Ce sont les services de renseignements égyptiens qui avaient organisé en 2017 la réconciliation de Sinwar avec Mohammed Dahlan, le frère ennemi palestinien du Hamas, réfugié à Abu Dhabi depuis dix ans. Yahya Sinwar avait aidé, de son côté, les renseignements égyptiens à lutter contre des transfuges djihadistes venus de Gaza et passés dans le désert voisin du Sinaï.
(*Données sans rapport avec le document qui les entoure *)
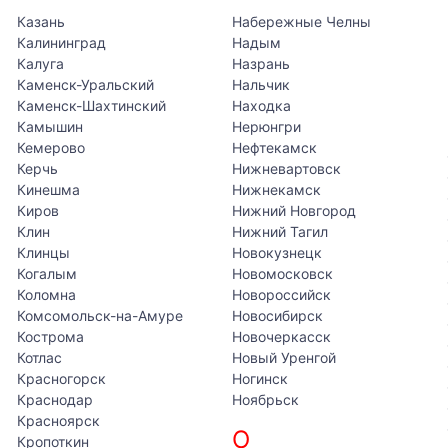
Казань
Набережные Челны
Калининград
Надым
Калуга
Назрань
Каменск-Уральский
Нальчик
Каменск-Шахтинский
Находка
Камышин
Нерюнгри
Кемерово
Нефтекамск
Керчь
Нижневартовск
Кинешма
Нижнекамск
Киров
Нижний Новгород
Клин
Нижний Тагил
Клинцы
Новокузнецк
Когалым
Новомосковск
Коломна
Новороссийск
Комсомольск-на-Амуре
Новосибирск
Кострома
Новочеркасск
Котлас
Новый Уренгой
Красногорск
Ногинск
Краснодар
Ноябрьск
Красноярск
О
Кропоткин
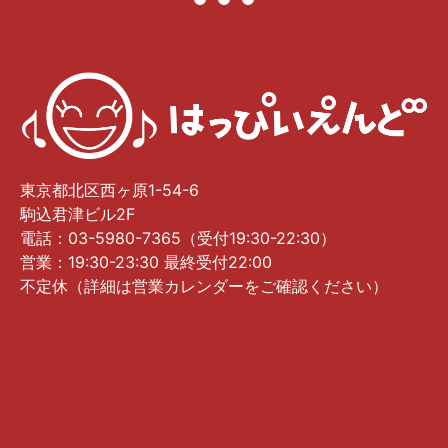
東京都北区西ヶ原1-54-6
駒込君津ビル2F
電話：03-5980-7365（受付19:30-22:30）
営業：19:30-23:30 最終受付22:00
不定休（詳細は営業カレンダーをご確認ください）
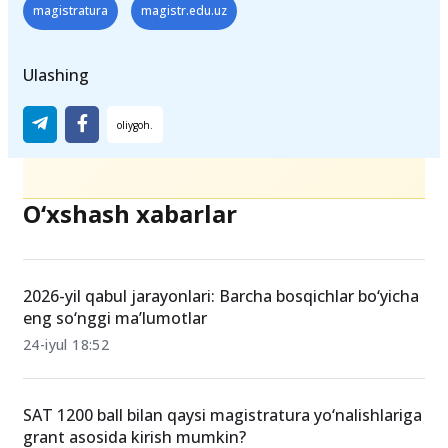
Teglar
magistratura
magistr.edu.uz
Ulashing
O‘xshash xabarlar
2026-yil qabul jarayonlari: Barcha bosqichlar bo‘yicha
eng so‘nggi ma’lumotlar
24-iyul 18:52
La réponse du Hamas à la dernière proposition israélienne élaborée de concert avec l’Égypte est attendue dans les heures qui viennent. Elle prévoirait la libération de moins d’une quarantaine d’otages israéliens détenus par le Hamas, en échange de celle de prisonniers palestiniens en Israël. À l’issue de cette première phase de « trêve », longue de 20 à 35 jours et pendant laquelle Tsahal se retirerait partiellement de la bande de Gaza, puis autoriserait le retour des Palestiniens du sud vers le nord, une seconde phase s’enclencherait vers « un calme durable » dans la bande de Gaza.